David Ibarra is having a good day. He’s not in pain, he just hit a high score on his favorite video game, and he’s about to dig into a deluxe pizza. For some, these things might be no big deal. But for David, who was hit by a drunk driver seven months ago and paralyzed, every day is a gift.
I felt my stomach twist. I could hear my dad talking out in the hallway. Quickly, I kept reading.
It was February fifteenth, and David was once again playing Warworld. “Competitive” doesn’t do justice to how he and his cousin Ricardo were when it came to the popular video game. They could play for hours, and often did, staying up late That night, David says, was “especially epic, even for us. We played for so long, I could barely keep my eyes open. Eventually I did fall asleep. I woke up with the controller on my chest.”
He knew he was already in trouble, but figured by waking up in his own bed he could maybe do some damage control. After all, his house was only two blocks away. It was about two a.m. when he climbed onto his bike and started the short trip through the dark streets. He was almost there when he saw the headlights.
“It was crazy,” he remembers. “Like, there were no cars, nowhere. And then all of a sudden one was right in front of me. And they weren’t stopping.”
He has no recollection of the accident itself, something his mother considers a blessing. His first memory is coming to on the curb and realizing his legs were twisted up behind him. Then, the pain.
I could hear his footsteps: my dad was coming back. Quickly, I shut the paper, pushing it away from me just before he rounded the corner into sight.
“How’s breakfast?” he asked.
I picked up my fork, forcing down a bite of eggs. “Good. Thanks. Where’s Mom?”
“She’s not feeling well,” he said, refilling his mug from the coffeemaker. “Went back to bed.”
My mom got up even earlier than my dad; she always brought the paper in and read it front to back. I could just see her, her own coffee at her elbow like always, turning the page to see that headline and picture. All over town, people were doing the same thing.
On my way to school, I was suddenly keenly aware of all the newspapers I saw in driveways and for sale by convenience stores and gas stations. Walking into school, I felt like everyone was staring at me, even though I had no idea if anyone at Jackson knew Peyton was my brother. During homeroom, while everyone chattered and laughed around me, ignoring the morning announcements, I pulled up the article on my phone.
TWO LIVES CONVERGE, the header for the next section read.

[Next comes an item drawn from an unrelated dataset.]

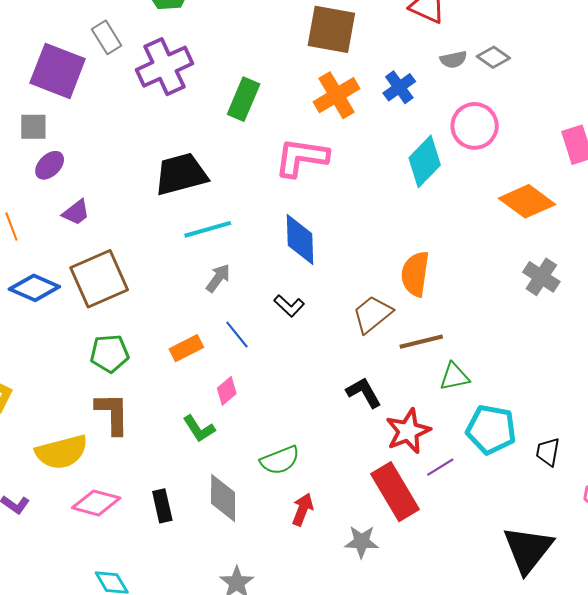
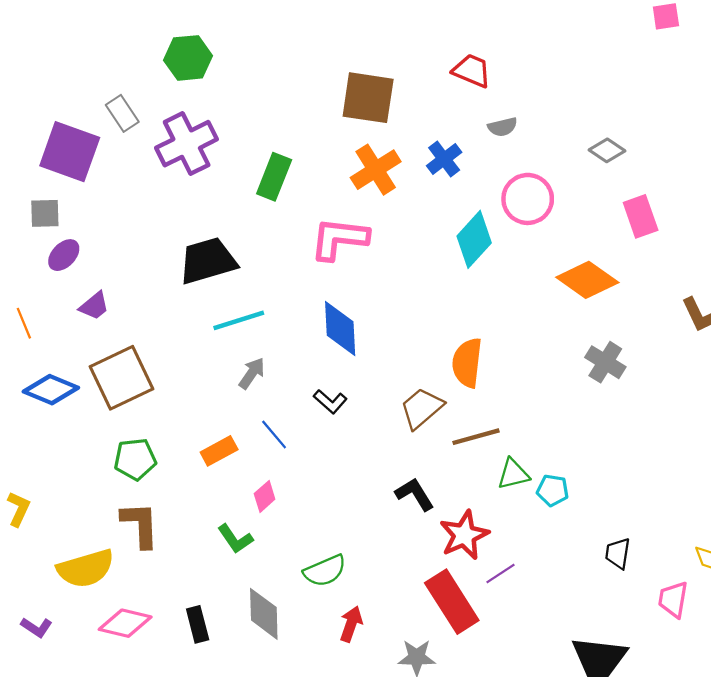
gray diamond: (493, 57) -> (607, 150), moved
cyan pentagon: (491, 430) -> (553, 490), moved, size x0.6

As far as anyone knew, Peyton Stanford was getting his life together. After a string of arrests for breaking and entering and drug possession, among other things, he’d completed a stay in rehab and had been sober for over a year. But on that February night, after an evening spent drinking and getting high, he climbed behind the wheel of his BMW sports car. Like David Ibarra, he was heading home.
The bell rang, loud as always, and I closed my eyes, suddenly feeling sick. All around me, people were gathering up their stuff and pushing toward the door, but I just sat there, the words blurring before me. It wasn’t until my teacher, Mrs. Sacher, said my name that I realized I was the only one left in the room.

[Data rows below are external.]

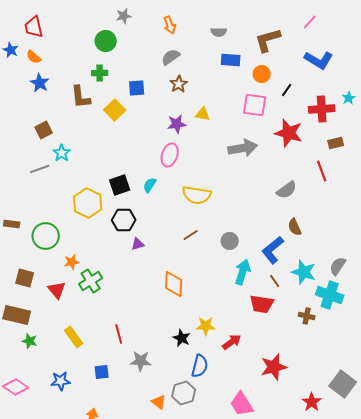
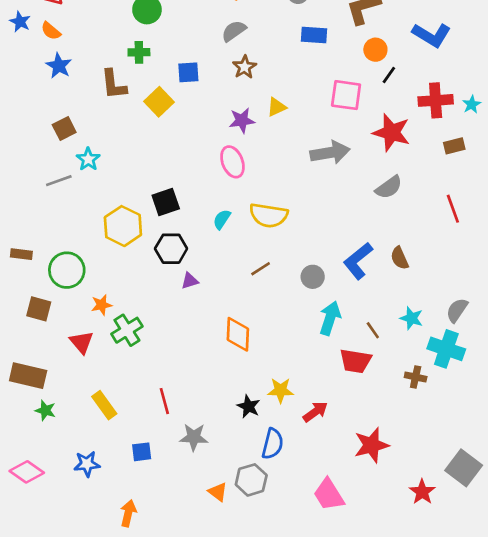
orange circle: (262, 74) -> (375, 50), moved
cyan star: (349, 98) -> (472, 104), moved
yellow triangle: (203, 114) -> (277, 107), turned -35
pink ellipse: (170, 155) -> (232, 162), turned -40
red line: (322, 171) -> (453, 209), moved
cyan semicircle: (150, 185) -> (222, 219), moved
gray semicircle: (287, 190) -> (389, 187), moved
blue L-shape: (273, 250) -> (358, 261), moved
cyan star: (304, 272) -> (412, 318), size x0.7
brown square: (25, 278) -> (39, 309), moved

“Sydney?” I looked up at her. She taught English and was young and nice, with a kind face and a tendency to belly laugh. “You okay?”
“Yeah,” I said, putting my phone in my backpack. “Sorry.”
For the rest of the morning, whenever I had a chance, I made myself read more of the article. During the few free minutes between the end of History and the bell. At my locker, when I had a short way to go from English to Calculus. By the time I got to lunch, I had only one paragraph to go.
There are times David is angry about what happened to him. When he can’t help but think how things could have been different. If he’d just stayed at his cousin’s house. If he’d left ten minutes earlier. It’s hard not to follow this line of thinking, and all the dark places it can lead him. But right now, he’s not doing that. Today is a good day.